> [EXERCISE]: When you reach the entries below, transcribe each line word for word.

> [EXERCISE INPUT]:
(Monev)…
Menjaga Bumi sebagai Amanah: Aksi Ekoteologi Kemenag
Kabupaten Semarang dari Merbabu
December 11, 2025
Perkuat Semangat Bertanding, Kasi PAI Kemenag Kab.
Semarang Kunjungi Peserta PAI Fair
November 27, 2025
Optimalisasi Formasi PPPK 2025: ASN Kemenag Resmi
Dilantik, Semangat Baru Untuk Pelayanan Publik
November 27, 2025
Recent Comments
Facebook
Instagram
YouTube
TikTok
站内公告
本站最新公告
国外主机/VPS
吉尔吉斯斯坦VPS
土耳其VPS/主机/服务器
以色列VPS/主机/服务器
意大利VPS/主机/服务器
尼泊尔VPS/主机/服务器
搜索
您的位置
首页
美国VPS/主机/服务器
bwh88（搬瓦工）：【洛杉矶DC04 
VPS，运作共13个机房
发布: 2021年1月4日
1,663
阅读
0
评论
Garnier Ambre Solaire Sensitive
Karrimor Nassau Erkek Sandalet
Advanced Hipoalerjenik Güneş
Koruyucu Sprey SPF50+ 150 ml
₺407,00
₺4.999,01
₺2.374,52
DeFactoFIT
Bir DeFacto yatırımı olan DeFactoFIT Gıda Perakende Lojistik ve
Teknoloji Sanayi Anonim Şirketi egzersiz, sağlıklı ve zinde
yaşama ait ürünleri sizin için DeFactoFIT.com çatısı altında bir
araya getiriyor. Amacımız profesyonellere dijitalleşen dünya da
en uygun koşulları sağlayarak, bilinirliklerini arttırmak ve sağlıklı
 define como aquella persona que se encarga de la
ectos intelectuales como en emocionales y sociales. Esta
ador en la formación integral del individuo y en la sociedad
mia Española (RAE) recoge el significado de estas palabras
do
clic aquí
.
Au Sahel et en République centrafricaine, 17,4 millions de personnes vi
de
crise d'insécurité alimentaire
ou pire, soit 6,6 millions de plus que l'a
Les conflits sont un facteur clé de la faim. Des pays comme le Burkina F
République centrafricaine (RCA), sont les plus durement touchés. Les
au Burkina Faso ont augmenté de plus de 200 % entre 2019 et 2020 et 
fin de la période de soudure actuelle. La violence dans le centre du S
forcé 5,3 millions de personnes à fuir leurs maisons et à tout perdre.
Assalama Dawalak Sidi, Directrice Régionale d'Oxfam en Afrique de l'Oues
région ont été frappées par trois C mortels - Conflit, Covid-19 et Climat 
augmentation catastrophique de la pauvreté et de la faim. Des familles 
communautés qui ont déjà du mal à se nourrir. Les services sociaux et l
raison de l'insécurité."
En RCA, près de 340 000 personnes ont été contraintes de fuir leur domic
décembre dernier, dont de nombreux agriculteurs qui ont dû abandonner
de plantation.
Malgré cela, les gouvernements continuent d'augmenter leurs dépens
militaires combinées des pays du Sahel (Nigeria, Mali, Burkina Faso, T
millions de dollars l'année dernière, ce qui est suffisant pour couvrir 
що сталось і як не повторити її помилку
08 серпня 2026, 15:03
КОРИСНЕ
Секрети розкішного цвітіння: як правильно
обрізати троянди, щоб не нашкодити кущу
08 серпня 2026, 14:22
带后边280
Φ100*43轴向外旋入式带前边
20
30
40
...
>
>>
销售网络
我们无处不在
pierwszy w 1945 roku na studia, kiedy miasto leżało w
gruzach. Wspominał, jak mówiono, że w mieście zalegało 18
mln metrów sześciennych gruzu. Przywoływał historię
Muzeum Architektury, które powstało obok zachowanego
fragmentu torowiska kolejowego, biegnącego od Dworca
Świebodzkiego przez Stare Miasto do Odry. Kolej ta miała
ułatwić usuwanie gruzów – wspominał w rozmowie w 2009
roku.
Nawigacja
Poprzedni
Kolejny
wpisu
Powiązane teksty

> [OUTPUT OF THE EXERCISE]:
(Monev)…
Menjaga Bumi sebagai Amanah: Aksi Ekoteologi Kemenag
Kabupaten Semarang dari Merbabu
December 11, 2025
Perkuat Semangat Bertanding, Kasi PAI Kemenag Kab.
Semarang Kunjungi Peserta PAI Fair
November 27, 2025
Optimalisasi Formasi PPPK 2025: ASN Kemenag Resmi
Dilantik, Semangat Baru Untuk Pelayanan Publik
November 27, 2025
Recent Comments
Facebook
Instagram
YouTube
TikTok
站内公告
本站最新公告
国外主机/VPS
吉尔吉斯斯坦VPS
土耳其VPS/主机/服务器
以色列VPS/主机/服务器
意大利VPS/主机/服务器
尼泊尔VPS/主机/服务器
搜索
您的位置
首页
美国VPS/主机/服务器
bwh88（搬瓦工）：【洛杉矶DC04 
VPS，运作共13个机房
发布: 2021年1月4日
1,663
阅读
0
评论
Garnier Ambre Solaire Sensitive
Karrimor Nassau Erkek Sandalet
Advanced Hipoalerjenik Güneş
Koruyucu Sprey SPF50+ 150 ml
₺407,00
₺4.999,01
₺2.374,52
DeFactoFIT
Bir DeFacto yatırımı olan DeFactoFIT Gıda Perakende Lojistik ve
Teknoloji Sanayi Anonim Şirketi egzersiz, sağlıklı ve zinde
yaşama ait ürünleri sizin için DeFactoFIT.com çatısı altında bir
araya getiriyor. Amacımız profesyonellere dijitalleşen dünya da
en uygun koşulları sağlayarak, bilinirliklerini arttırmak ve sağlıklı
 define como aquella persona que se encarga de la
ectos intelectuales como en emocionales y sociales. Esta
ador en la formación integral del individuo y en la sociedad
mia Española (RAE) recoge el significado de estas palabras
do
clic aquí
.
Au Sahel et en République centrafricaine, 17,4 millions de personnes vi
de
crise d'insécurité alimentaire
ou pire, soit 6,6 millions de plus que l'a
Les conflits sont un facteur clé de la faim. Des pays comme le Burkina F
République centrafricaine (RCA), sont les plus durement touchés. Les
au Burkina Faso ont augmenté de plus de 200 % entre 2019 et 2020 et 
fin de la période de soudure actuelle. La violence dans le centre du S
forcé 5,3 millions de personnes à fuir leurs maisons et à tout perdre.
Assalama Dawalak Sidi, Directrice Régionale d'Oxfam en Afrique de l'Oues
région ont été frappées par trois C mortels - Conflit, Covid-19 et Climat 
augmentation catastrophique de la pauvreté et de la faim. Des familles 
communautés qui ont déjà du mal à se nourrir. Les services sociaux et l
raison de l'insécurité."
En RCA, près de 340 000 personnes ont été contraintes de fuir leur domic
décembre dernier, dont de nombreux agriculteurs qui ont dû abandonner
de plantation.
Malgré cela, les gouvernements continuent d'augmenter leurs dépens
militaires combinées des pays du Sahel (Nigeria, Mali, Burkina Faso, T
millions de dollars l'année dernière, ce qui est suffisant pour couvrir 
що сталось і як не повторити її помилку
08 серпня 2026, 15:03
КОРИСНЕ
Секрети розкішного цвітіння: як правильно
обрізати троянди, щоб не нашкодити кущу
08 серпня 2026, 14:22
带后边280
Φ100*43轴向外旋入式带前边
20
30
40
...
>
>>
销售网络
我们无处不在
pierwszy w 1945 roku na studia, kiedy miasto leżało w
gruzach. Wspominał, jak mówiono, że w mieście zalegało 18
mln metrów sześciennych gruzu. Przywoływał historię
Muzeum Architektury, które powstało obok zachowanego
fragmentu torowiska kolejowego, biegnącego od Dworca
Świebodzkiego przez Stare Miasto do Odry. Kolej ta miała
ułatwić usuwanie gruzów – wspominał w rozmowie w 2009
roku.
Nawigacja
Poprzedni
Kolejny
wpisu
Powiązane teksty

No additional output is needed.